Неоновый фонарь с громким гудением выключился. Я вздрогнул и стал пробираться обратно к машине. Забравшись на заднее сиденье, я вдруг заметил, что на стоянку въезжает большой зеленый автомобиль с зажженными фарами. Сердце забилось сильнее. Он остановился как раз напротив контейнера. Я напрягся, ожидая появления матери из этого шикарного автомобиля. Может, она приехала с помощью, с дедушкой, который, несмотря на неукротимость его нрава, знает, что делать. Он знает, как избавить душу от искушений и греховных страстей, а значит, может избавить от чар черного угля. Он знает, как справиться с пороком.

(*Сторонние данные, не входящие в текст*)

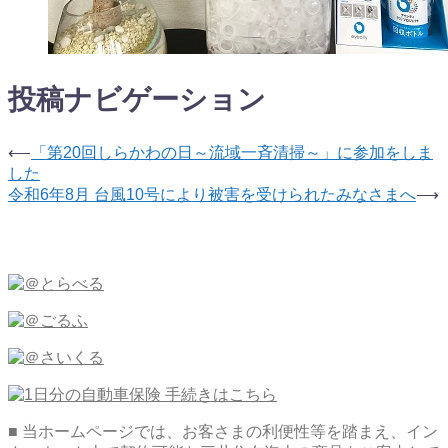
投稿ナビゲーション
⟵
「第20回しらかわの日～流域一斉清掃～」に参加をしま
した
令和6年8月 台風10号により被害を受けられたみなさまへ
⟶
■ 当ホームページでは、お客さまの利便性等を踏まえ、イン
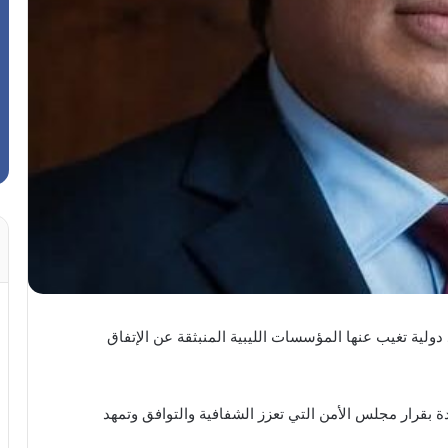
لية تغيب عنها المؤسسات الليبية المنبثقة عن الإتفاق
ة بقرار مجلس الأمن التي تعزز الشفافية والتوافق وتمهد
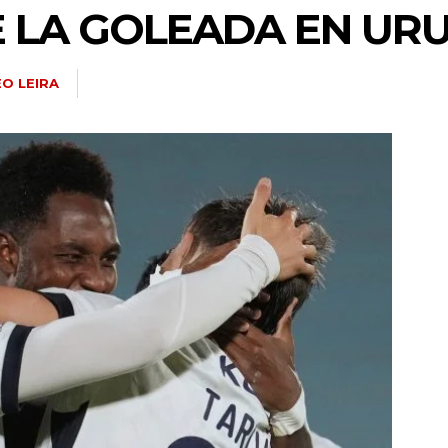
E LA GOLEADA EN UR
O LEIRA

Из машины вышел мужчина. Захлопнув дверцу, он зазвенел ключами у входа в «Король Гамбургеров» и вскоре скрылся из виду. Желудок продолжало крутить, и я сглотнул подступающую слюну. Я чувствовал смертельный голод, я продрог и замерз, наверное, нужно было принять еще немного противоядия — той дозы явно не хватило. Иначе я не смогу справиться с отравой. Мне надо очиститься — и тогда появятся силы, чтобы прибрать в машине до ее возвращения, хотя я мог биться об заклад, что она сейчас где-нибудь в баре пытается подобрать замену Честеру, найти кого-то, кто знает толк в чистке автомобильных салонов.

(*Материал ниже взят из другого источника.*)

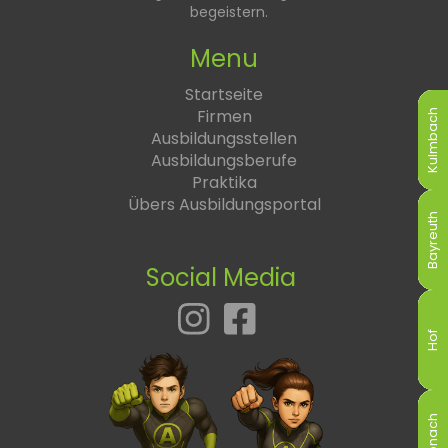
begeistern.
Menu
Startseite
Firmen
Kulmbach
Kulmbach
Kulmbach
Kulmbach
Kulmbach
Kulmbach
Ausbildungsstellen
Ausbildungsberufe
Praktika
Übers Ausbildungsportal
Bayreuth
Bayreuth
Bayreuth
Bayreuth
Bayreuth
Bayreuth
Social Media
Hof
Hof
Hof
Hof
Hof
Hof
Kronach
Kronach
Kronach
Kronach
Kronach
Kronach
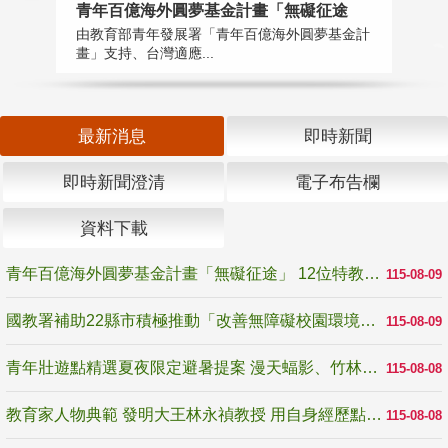
青年百億海外圓夢基金計畫「無礙征途
國
由教育部青年發展署「青年百億海外圓夢基金計
無
畫」支持、台灣適應...
是
最新消息
即時新聞
即時新聞澄清
電子布告欄
資料下載
青年百億海外圓夢基金計畫「無礙征途」 12位特教與弱勢青年勇闖西班牙 跨越感官限制見證生命蛻變
115-08-09
國教署補助22縣市積極推動「改善無障礙校園環境計畫」 打造友善、安全、無礙學習空間
115-08-09
青年壯遊點精選夏夜限定避暑提案 漫天蝠影、竹林尋蛙、茶香夜觀 邀青年暮色出發
115-08-08
教育家人物典範 發明大王林永禎教授 用自身經歷點亮學生的路
115-08-08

Я переполз вперед, скользя на мокром животе, рыгая впустую, — наружу ничего уже не выходило. В ушах звенело, а глаза стали плавиться, будто в них светили паяльной лампой. Я нащупывал металлические рычаги механизма регулировки кресла, выискивая заветную бутылочку. Запустив руку подальше, я наконец отыскал и вытащил ее. Замерев, я присматривался к мерцающим огням в «Короле Гамбургеров». Вот подъехала еще одна машина, оттуда вышли еще несколько человек. Мамы среди них, конечно, не было. Я отвинтил колпачок. В ушах звучал птичий крик, переходивший в пронзительное гитарное соло. Липкий запах противоядия ударил в ноздри, и у меня перехватило дыхание.
Я приведу в порядок салон, я достану тряпки и салфетки в «Короле Гамбургеров». Скажу им, что моей младшей сестренке стало дурно. Прикинусь девочкой: смотрите, какая я хорошенькая, сделаю вид, что мне ничего неизвестно о приближении кары угля, разрушающего мироздание.
И, закрыв глаза, я стал глотать ипекакуану.
Наконец однажды утром это случилось — после того как я месяц ежедневно проверял замок. Мать с Честером орали друг на друга: что-то насчет «денег», «товара» и «пепельниц». Может быть, они имели в виду что-то другое, но я домыслил по этим словам, чем они там занимались. Они делали пепельницы. Это были особые пепельницы. Вроде той, что стояла у дедушки в кабинете, маленькая округлая стеклянная миска с гладкой обтекаемой насечкой: точно ручейки от дождя, струящиеся по стенкам. В пепельнице на дедушкином столе никогда не бывало окурков: только легкая серая пыльца скопившегося на донышке пепла, но табаком никогда не пахло. Табак, постоянно повторял он, это грех, орудие Сатаны.
Так что моя мама с Честером и его дружками прятали в подвале свой порочный «товар», и до меня доносились только отзвуки ссор, из которых постоянно вылетали два слова: «курево» и «кристалл».